# EXERCISE
Retype the records below exactly as given, but only from the first line through the line with "Język angielski. Karty", and without the pictures.

# SOURCE MATERIAL
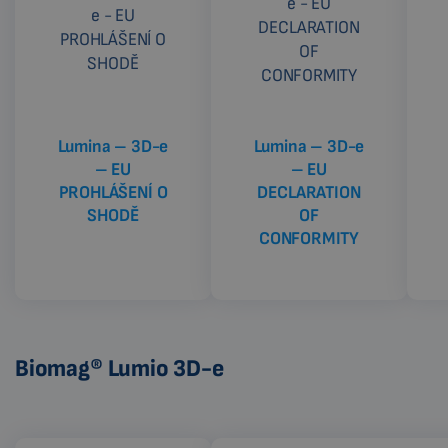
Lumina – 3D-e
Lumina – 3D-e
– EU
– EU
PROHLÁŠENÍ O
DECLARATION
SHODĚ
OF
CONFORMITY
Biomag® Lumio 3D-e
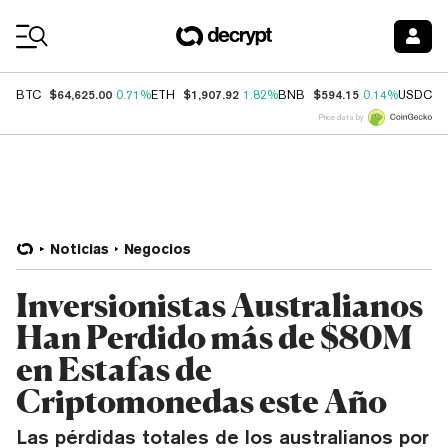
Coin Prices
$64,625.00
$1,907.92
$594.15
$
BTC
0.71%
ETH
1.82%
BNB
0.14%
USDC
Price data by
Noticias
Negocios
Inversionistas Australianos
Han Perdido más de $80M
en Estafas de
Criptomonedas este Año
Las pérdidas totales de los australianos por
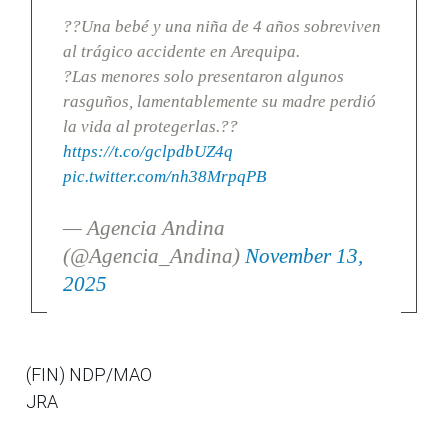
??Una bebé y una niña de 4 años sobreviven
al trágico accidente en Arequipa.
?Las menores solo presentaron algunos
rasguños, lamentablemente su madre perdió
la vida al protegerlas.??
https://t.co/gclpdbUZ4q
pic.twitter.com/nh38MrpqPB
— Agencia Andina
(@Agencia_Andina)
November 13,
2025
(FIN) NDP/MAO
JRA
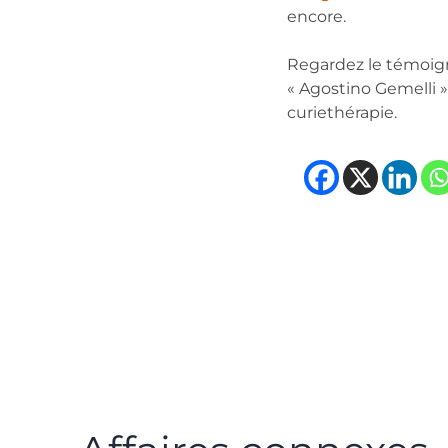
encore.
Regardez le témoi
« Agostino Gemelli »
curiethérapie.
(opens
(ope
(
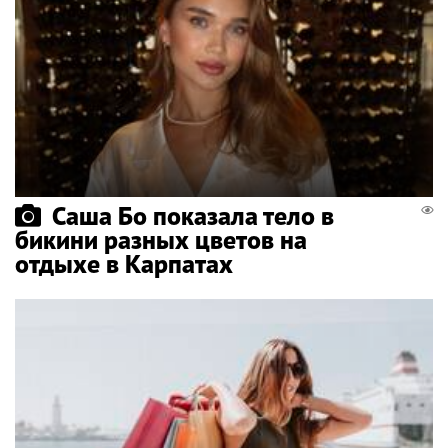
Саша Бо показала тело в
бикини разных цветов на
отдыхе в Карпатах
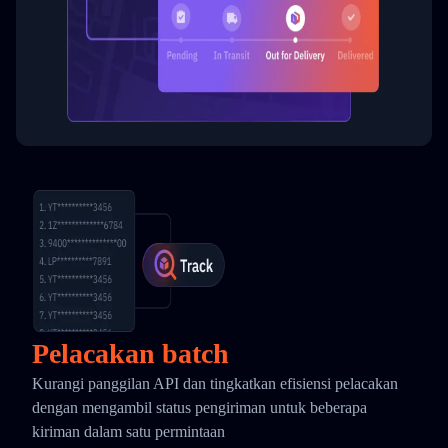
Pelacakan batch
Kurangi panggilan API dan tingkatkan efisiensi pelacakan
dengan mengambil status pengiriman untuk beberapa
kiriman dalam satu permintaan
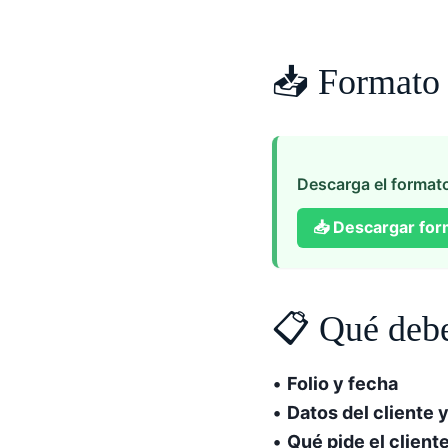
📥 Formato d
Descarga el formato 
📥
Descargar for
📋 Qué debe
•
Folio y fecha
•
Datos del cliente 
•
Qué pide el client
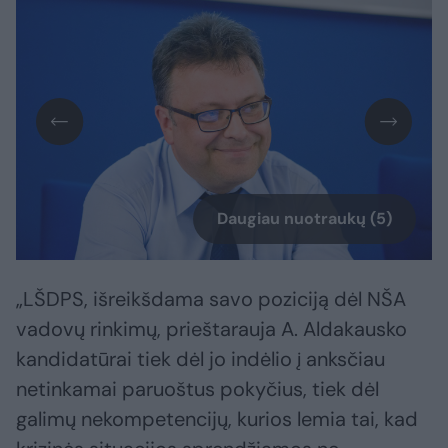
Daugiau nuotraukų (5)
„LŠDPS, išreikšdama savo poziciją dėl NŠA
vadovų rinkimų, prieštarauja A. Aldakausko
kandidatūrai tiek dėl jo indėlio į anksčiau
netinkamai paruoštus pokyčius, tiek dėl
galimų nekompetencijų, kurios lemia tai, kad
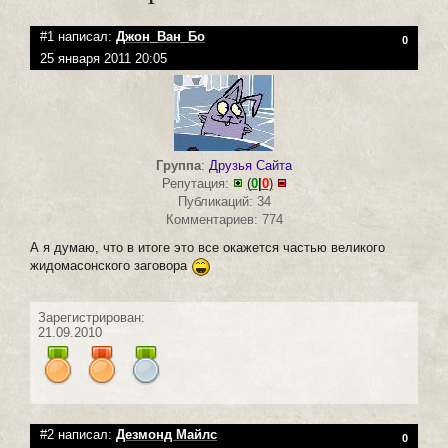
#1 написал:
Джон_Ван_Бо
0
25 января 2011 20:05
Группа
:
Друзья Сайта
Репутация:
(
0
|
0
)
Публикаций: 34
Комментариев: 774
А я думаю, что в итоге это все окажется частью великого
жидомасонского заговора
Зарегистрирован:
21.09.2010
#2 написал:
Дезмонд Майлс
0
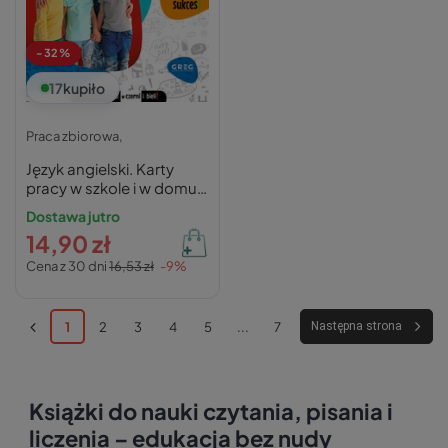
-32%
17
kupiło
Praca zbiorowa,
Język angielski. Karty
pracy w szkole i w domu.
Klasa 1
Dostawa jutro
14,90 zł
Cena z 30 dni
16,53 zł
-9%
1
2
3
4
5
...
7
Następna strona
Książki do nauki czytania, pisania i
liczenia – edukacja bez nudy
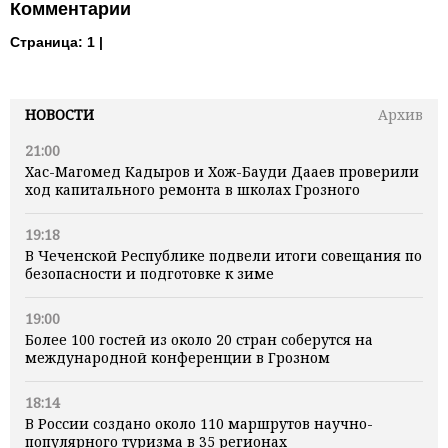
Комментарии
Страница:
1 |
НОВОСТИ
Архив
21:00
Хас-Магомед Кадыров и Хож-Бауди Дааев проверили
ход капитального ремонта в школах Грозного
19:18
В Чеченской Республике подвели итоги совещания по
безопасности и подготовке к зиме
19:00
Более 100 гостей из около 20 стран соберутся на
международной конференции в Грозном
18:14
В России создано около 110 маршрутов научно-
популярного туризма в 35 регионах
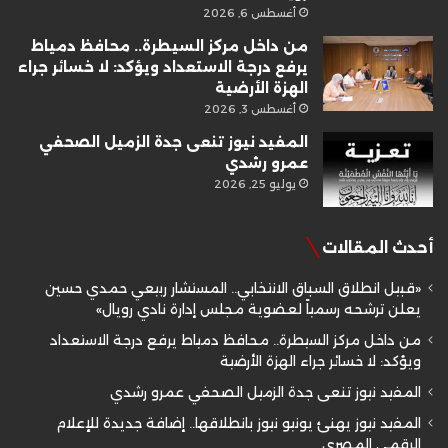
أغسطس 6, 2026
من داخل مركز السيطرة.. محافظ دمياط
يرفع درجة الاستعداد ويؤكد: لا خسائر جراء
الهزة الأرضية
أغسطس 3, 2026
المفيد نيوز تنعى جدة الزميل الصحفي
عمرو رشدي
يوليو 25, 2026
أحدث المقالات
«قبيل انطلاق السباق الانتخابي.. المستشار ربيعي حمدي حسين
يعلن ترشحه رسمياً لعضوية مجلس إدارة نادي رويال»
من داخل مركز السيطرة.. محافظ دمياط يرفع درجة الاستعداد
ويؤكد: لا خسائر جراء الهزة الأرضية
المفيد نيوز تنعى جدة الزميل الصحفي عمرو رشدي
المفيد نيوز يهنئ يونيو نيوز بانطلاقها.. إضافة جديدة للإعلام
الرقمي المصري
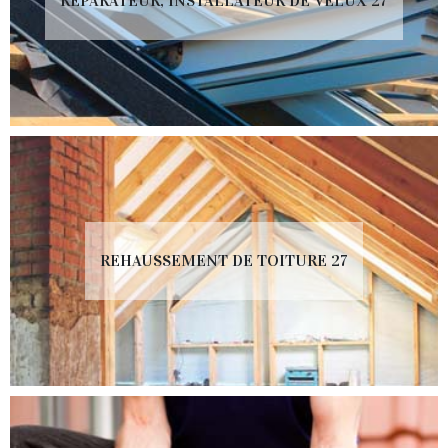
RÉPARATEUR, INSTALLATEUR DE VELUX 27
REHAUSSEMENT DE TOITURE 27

# RESULT OF THIS TASK
Lumina – 3D-e
Lumina – 3D-e
– EU
– EU
PROHLÁŠENÍ O
DECLARATION
SHODĚ
OF
CONFORMITY
Biomag® Lumio 3D-e
Coin Prices
$64,625.00
$1,907.92
$594.15
$
BTC
0.71%
ETH
1.82%
BNB
0.14%
USDC
Price data by
Noticias
Negocios
Inversionistas Australianos
Han Perdido más de $80M
en Estafas de
Criptomonedas este Año
Las pérdidas totales de los australianos por
??Una bebé y una niña de 4 años sobreviven
al trágico accidente en Arequipa.
?Las menores solo presentaron algunos
rasguños, lamentablemente su madre perdió
la vida al protegerlas.??
https://t.co/gclpdbUZ4q
pic.twitter.com/nh38MrpqPB
— Agencia Andina
(@Agencia_Andina)
November 13,
2025
(FIN) NDP/MAO
JRA
encore.
Regardez le témoi
« Agostino Gemelli »
curiethérapie.
(opens
(ope
(
Саша Бо показала тело в
бикини разных цветов на
отдыхе в Карпатах
Pelacakan batch
Kurangi panggilan API dan tingkatkan efisiensi pelacakan
dengan mengambil status pengiriman untuk beberapa
kiriman dalam satu permintaan
📥 Formato d
Descarga el formato 
📥
Descargar for
📋 Qué debe
•
Folio y fecha
•
Datos del cliente 
•
Qué pide el client
Daugiau nuotraukų (5)
„LŠDPS, išreikšdama savo poziciją dėl NŠA
vadovų rinkimų, prieštarauja A. Aldakausko
kandidatūrai tiek dėl jo indėlio į anksčiau
netinkamai paruoštus pokyčius, tiek dėl
galimų nekompetencijų, kurios lemia tai, kad
#1 написал:
Джон_Ван_Бо
0
25 января 2011 20:05
Группа
:
Друзья Сайта
Репутация:
(
0
|
0
)
Публикаций: 34
Комментариев: 774
А я думаю, что в итоге это все окажется частью великого
жидомасонского заговора
Зарегистрирован:
21.09.2010
#2 написал:
Дезмонд Майлс
0
-32%
17
kupiło
Praca zbiorowa,
Język angielski. Karty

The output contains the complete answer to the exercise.